RC: W11 D1 — Ordering sequence numbers with big-endianness and bitwise NOT

April 22, 2024

The sequence number associated to each record allows to stamp a particular version of the record. Indeed, if two distinct values for the same key have been inserted in the database, the one inserted first will have a sequence number smaller than that of the one inserted second (since sequence numbers are monotonically increasing). If all the different versions are stored in the database (either in the memtables or SSTables), it becomes possible to access historical records by specifying a particular sequence number.

In my implementation, the memtable is a wrapper around a red-black tree. Therefore, if I want to access the versions of records at a particular point in time, I need to store both the record key and its sequence number as the key of each red-black tree node in order to use both pieces of information for lookups. Originally I was thinking about updating my red-black tree to store a tuple (key, sequence number) as each node’s key. But Evance whom I was pairing with advised me to convert node keys as bytes so that they would become agnostic of their content. With this, the memtable could be responsible for decoding the node’s key and value to select the correct versions of the record.

We thus did a very big refactoring to have the red-black tree handle keys as bytes instead of strings and integers (a good 50% of the 250 unit tests were broken because of this, but having them was of huge help!).

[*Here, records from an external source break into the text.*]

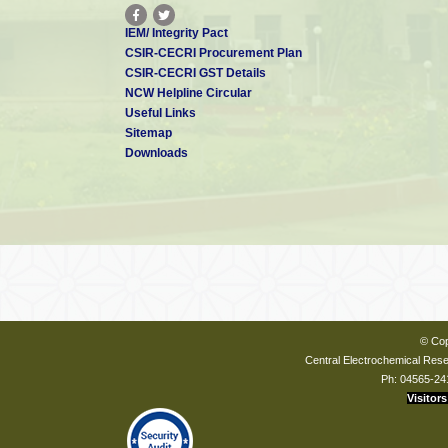
IEM/ Integrity Pact
CSIR-CECRI Procurement Plan
CSIR-CECRI GST Details
NCW Helpline Circular
Useful Links
Sitemap
Downloads
© Cop
Central Electrochemical Resea
Ph: 04565-24
Visitors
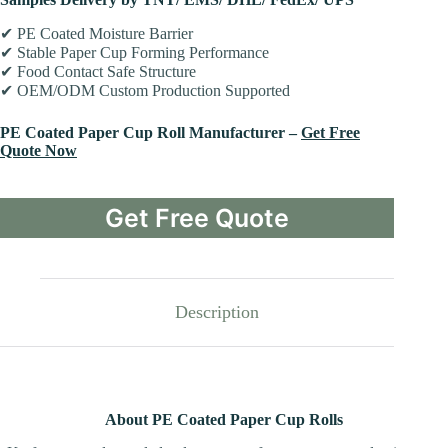
✔ PE Coated Moisture Barrier
✔ Stable Paper Cup Forming Performance
✔ Food Contact Safe Structure
✔ OEM/ODM Custom Production Supported
PE Coated Paper Cup Roll Manufacturer –
Get Free
Quote Now
Get Free Quote
Description
About PE Coated Paper Cup Rolls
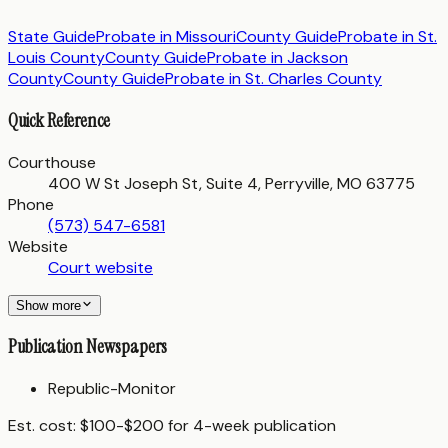
State Guide
Probate in
Missouri
County Guide
Probate in
St.
Louis County
County Guide
Probate in
Jackson
County
County Guide
Probate in
St. Charles County
Quick Reference
Courthouse
400 W St Joseph St, Suite 4, Perryville, MO 63775
Phone
(573) 547-6581
Website
Court website
Show more
Publication Newspapers
Republic-Monitor
Est. cost:
$100-$200 for 4-week publication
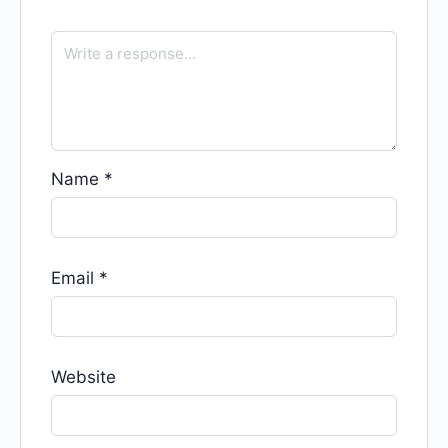
Name
*
Email
*
Website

Once that was done, I needed to encode the sequence number together with the key. For the rest of this post, I will call an encoded key + sequence number a “snapshot key”. However, there is one important constraint to take into account: the ordering of these snapshot keys. More specifically:

For example, the following three records should be ordered as such: \((keyA, 10) < (keyA, 3) < (keyB, 8)\)

To comply with these requirements, I decided to :

  1. Concatenate the encoded key with the encoded sequence number, so that the key is the main ordering factor;
  2. Encode the sequence number using big-endianness and byte inversion, so that sequence numbers are ordered in decreasing order.

Let’s explain a bit more thoroughly the second point: why does using big-endianness with byte inversion allow numbers to be ordered in decreasing order?

Integers are usually stored with multiple bytes (usually 4 or 8 bytes depending on the range that the integers span – even if that can be fewer if numbers are small). Endianness corresponds to the order in which bytes are written. With big-endianness, the most significant byte is stored first and the byte-level representation thus aligns with their numerical order. For example, the big-endian forms for 259 (0x0103), 520 (0x0208) and 1024 (0x0400) are 01 03, 02 08 and 04 00 respectively. If they are compared byte by byte, they would correctly be ordered (259 < 520 < 1024) since 01 is smaller than 02 which is smaller than 04. However, with little-endianness, their forms would have been 03 01, 08 02 and 00 04 and thus, they would have been incorrectly ordered when compared byte by byte (1024 < 259 < 520 since 00 < 03 < 08).

So, the integers are sorted in their numerical order with big-endianness, but they need to be in the reverse order. The order can be reversed by applying the bitwise NOT inversion to each byte of the sequence number. In other words, each byte becomes its complementary to 255 (0xFF). In practice, this is done by masking the inverted byte with the 0xFF mask (bytes(~b & 0xFF for b in seq_num_bytes)). Following with the previous example, 259 (0x0103), 520 (0x0208) and 1024 (0x0400) would be encoded respectively as FE FC, FD F7 and FB FF and would thus be ordered in reverse order (1024 < 520 < 259) since FB < FD < FE. Yay! 🎉

Implementing the snapshot key with this idea can then be done in only 3 lines:

import struct


class Record:
    def __init__(self):
        self.key = ...
        self.sequence_number = ...
        ...

    def snapshot_key(self):
        # Encode the sequence number in big-endian format
        seq_num_bytes = struct.pack('>Q', self.sequence_number)

        # Invert the bytes of the sequence number
        inverted_seq_num_bytes = bytes(~b & 0xFF for b in seq_num_bytes)

        return self.key + inverted_seq_num_bytes

I now have snapshot keys that are ordered meaningfully when encoded. This will be super useful: even if the red-black tree is completely agnostic of the content of its nodes’ keys, it will be able to display values in the expected order!